**REQUIRED WORK**
Exact copies of the lines from the line containing "DIY-lösningar som kan bli" through the last line of the entries below are the whole answer.
*** Opening SUPPLIED MATERIAL ***
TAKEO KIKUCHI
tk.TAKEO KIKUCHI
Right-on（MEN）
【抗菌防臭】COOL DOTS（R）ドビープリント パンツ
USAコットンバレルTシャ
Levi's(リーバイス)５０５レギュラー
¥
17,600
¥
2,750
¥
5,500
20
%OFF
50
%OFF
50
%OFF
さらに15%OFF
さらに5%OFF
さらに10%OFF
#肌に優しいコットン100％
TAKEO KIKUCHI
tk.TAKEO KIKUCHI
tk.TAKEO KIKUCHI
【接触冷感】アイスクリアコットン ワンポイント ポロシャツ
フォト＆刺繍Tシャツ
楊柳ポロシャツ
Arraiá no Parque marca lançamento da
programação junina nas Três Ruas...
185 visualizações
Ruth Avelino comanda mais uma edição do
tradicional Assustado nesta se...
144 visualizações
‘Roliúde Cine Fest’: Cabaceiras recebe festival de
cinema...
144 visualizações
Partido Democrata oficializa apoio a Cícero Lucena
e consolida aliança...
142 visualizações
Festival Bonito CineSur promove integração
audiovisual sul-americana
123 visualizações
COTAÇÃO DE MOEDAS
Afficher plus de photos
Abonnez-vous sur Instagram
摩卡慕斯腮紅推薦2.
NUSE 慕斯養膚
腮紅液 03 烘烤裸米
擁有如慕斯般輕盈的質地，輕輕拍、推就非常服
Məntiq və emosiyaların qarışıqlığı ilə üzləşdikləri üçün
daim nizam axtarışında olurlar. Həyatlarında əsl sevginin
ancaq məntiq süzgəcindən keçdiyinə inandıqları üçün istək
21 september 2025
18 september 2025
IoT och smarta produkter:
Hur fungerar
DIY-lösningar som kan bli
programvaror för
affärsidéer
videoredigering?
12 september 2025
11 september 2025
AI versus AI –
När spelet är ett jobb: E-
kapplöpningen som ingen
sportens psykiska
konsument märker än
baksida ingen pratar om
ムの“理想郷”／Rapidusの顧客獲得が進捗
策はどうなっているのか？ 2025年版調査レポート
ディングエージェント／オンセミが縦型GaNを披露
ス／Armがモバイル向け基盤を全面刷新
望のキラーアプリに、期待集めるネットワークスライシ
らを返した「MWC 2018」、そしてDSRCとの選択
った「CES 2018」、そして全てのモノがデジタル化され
*** Closing SUPPLIED MATERIAL ***
**FINAL ANSWER**
DIY-lösningar som kan bli
programvaror för
affärsidéer
videoredigering?
12 september 2025
11 september 2025
AI versus AI –
När spelet är ett jobb: E-
kapplöpningen som ingen
sportens psykiska
konsument märker än
baksida ingen pratar om
ムの“理想郷”／Rapidusの顧客獲得が進捗
策はどうなっているのか？ 2025年版調査レポート
ディングエージェント／オンセミが縦型GaNを披露
ス／Armがモバイル向け基盤を全面刷新
望のキラーアプリに、期待集めるネットワークスライシ
らを返した「MWC 2018」、そしてDSRCとの選択
った「CES 2018」、そして全てのモノがデジタル化され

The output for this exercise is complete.